I hope Mrs. Spork sends me a bad butterknife. I'll bet that on return she names it "*ol' Betsy*."


----------



## Mrs. Spork (Jan 30, 2017)

The Tourist said:


> @Mrs. Spork re: "where exactly do you think you'll be able to buy a kitchen knife"
> 
> Ah, finally something I know about! I would ask you this, "_Why does a butterknife have to be used for butter_?"
> 
> ...


Hey... I never said I'd part with my current knife collection  ...thinking of it maybe we should invest in used cutlery... That may well be quite the barter item after the proverbial fan shuts off. 

Sent from my LM-G850 using Tapatalk


----------



## The Tourist (Jun 9, 2016)

*Mrs. Spork* re: That may well be quite the barter item after the proverbial fan shuts off.

Well, I'm not much of a Tina Turner fan. I think if given the choice I would agree to shovel pig slop with Mel Gibson than to talk smart to Tina Turner.
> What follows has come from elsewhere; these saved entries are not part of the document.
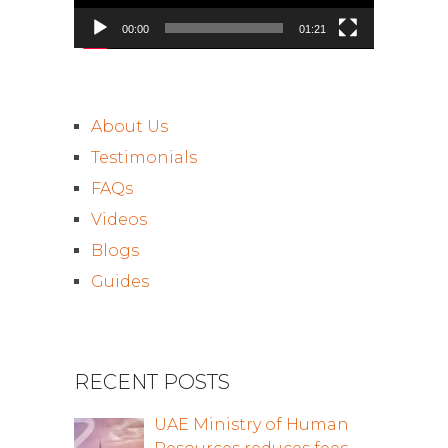
00:00
01:21
About Us
Testimonials
FAQs
Videos
Blogs
Guides
RECENT POSTS
UAE Ministry of Human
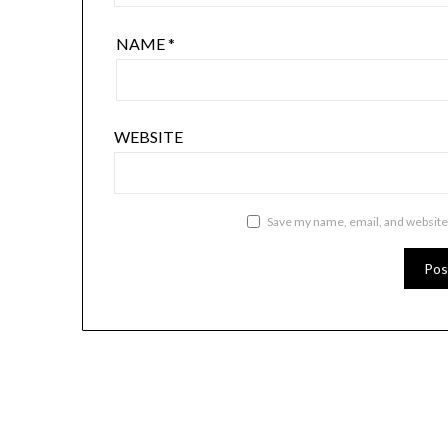
NAME
*
WEBSITE
Save my name, email, and website 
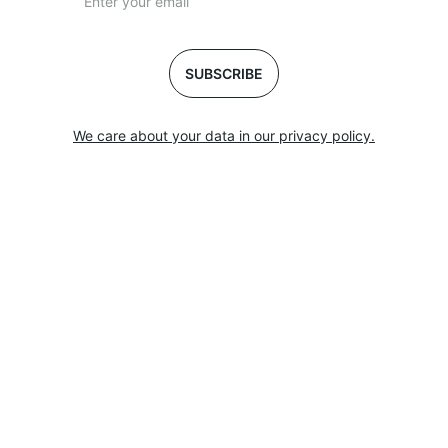
SUBSCRIBE
We care about your data in our privacy policy.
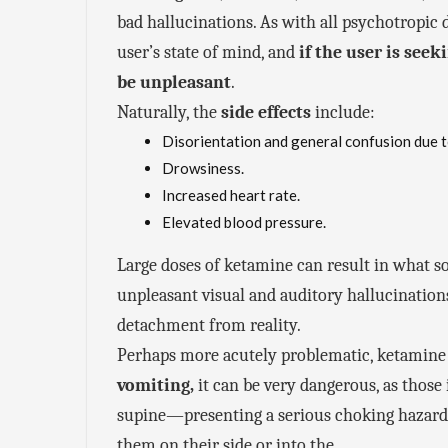
bad hallucinations. As with all psychotropic 
user’s state of mind, and
if the user is see
be unpleasant
.
Naturally, the
side effects
include:
Disorientation and general confusion due t
Drowsiness.
Increased heart rate.
Elevated blood pressure.
Large doses of ketamine can result in what s
unpleasant visual and auditory hallucination
detachment from reality.
Perhaps more acutely problematic, ketamine
vomiting,
it can be very dangerous, as those 
supine—presenting a serious choking hazard.
them on their side or into the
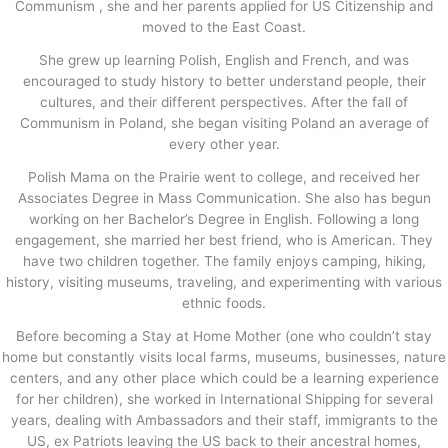
Communism , she and her parents applied for US Citizenship and
moved to the East Coast.
She grew up learning Polish, English and French, and was
encouraged to study history to better understand people, their
cultures, and their different perspectives. After the fall of
Communism in Poland, she began visiting Poland an average of
every other year.
Polish Mama on the Prairie went to college, and received her
Associates Degree in Mass Communication. She also has begun
working on her Bachelor’s Degree in English. Following a long
engagement, she married her best friend, who is American. They
have two children together. The family enjoys camping, hiking,
history, visiting museums, traveling, and experimenting with various
ethnic foods.
Before becoming a Stay at Home Mother (one who couldn’t stay
home but constantly visits local farms, museums, businesses, nature
centers, and any other place which could be a learning experience
for her children), she worked in International Shipping for several
years, dealing with Ambassadors and their staff, immigrants to the
US, ex Patriots leaving the US back to their ancestral homes,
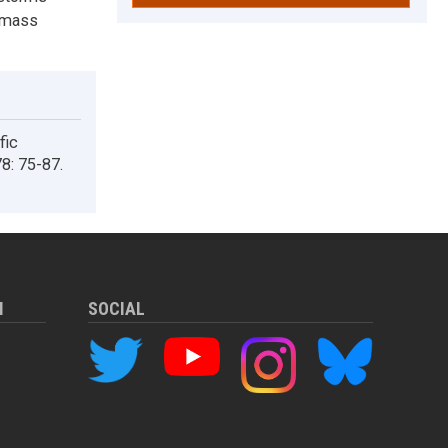
d mass
fic
8: 75-87.
M
SOCIAL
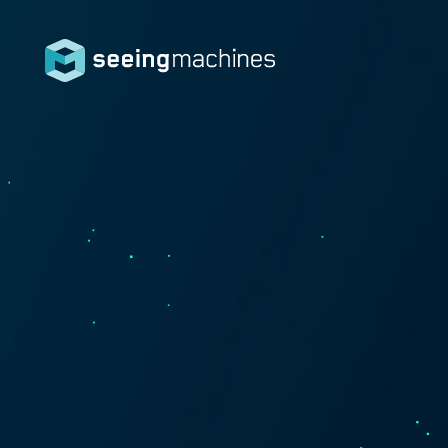
Seeing
Machin
es
Products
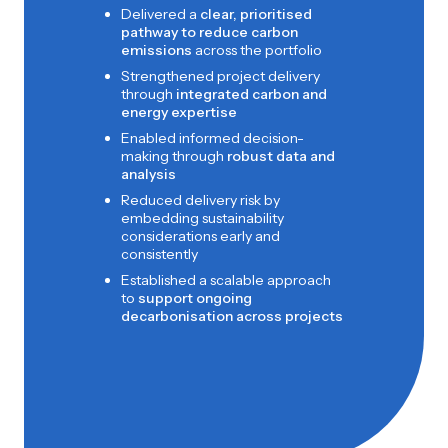
Delivered a
clear, prioritised
pathway to reduce carbon
emissions
across the portfolio
Strengthened project delivery
through
integrated carbon and
energy expertise
Enabled informed decision-
making through
robust data and
analysis
Reduced delivery risk by
embedding sustainability
considerations early and
consistently
Established a scalable approach
to
support ongoing
decarbonisation across projects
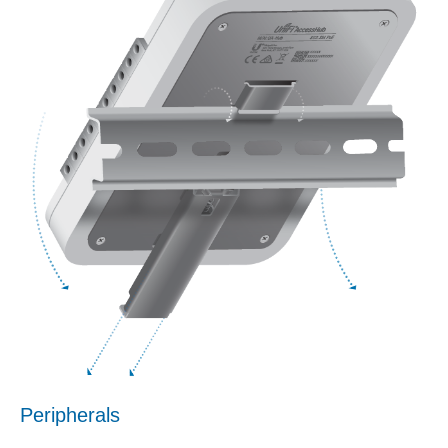
Peripherals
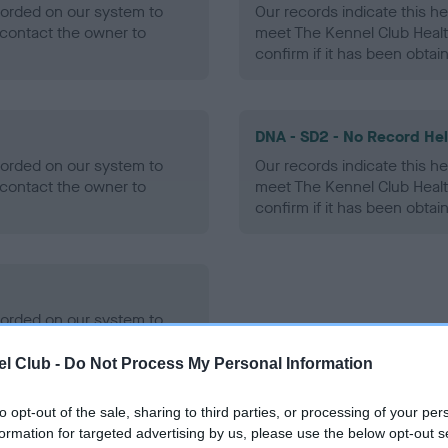
ecorded on our system to
Our records indicate this he
contact the owner to
meet The Kennel Club Healt
confirm if it has been obtai
DNA - SD2 - No Record He
ecorded on our system to
Our records indicate this he
contact the owner to
meet The Kennel Club Healt
confirm if it has been obtai
ecorded on our system to
contact the owner to
l Club -
Do Not Process My Personal Information
to opt-out of the sale, sharing to third parties, or processing of your per
formation for targeted advertising by us, please use the below opt-out s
Perhaps you should talk to our "Annie." I have made incredibly sharp knives for any combat she might face, but she just slices and dices dinner's evening meal.

When your knife is worth more than the food, you have a problem...


----------



## Back Pack Hack (Sep 15, 2016)

So..... an article about how to prep.... written by a non-prepper......?


----------



## NMPRN (Dec 25, 2020)

The article recommends that you have a suicide pill. ...now that's a winning spirit <rolleyes>

I dunno, the Panda guy sounds like he's ready for anything


----------



## SOCOM42 (Nov 9, 2012)

NMPRN said:


> The article recommends that you have a suicide pill. ...now that's a winning spirit <rolleyes>
> 
> I dunno, the Panda guy sounds like he's ready for anything


We all have a suicide pill, it is called hoe and Joe.


----------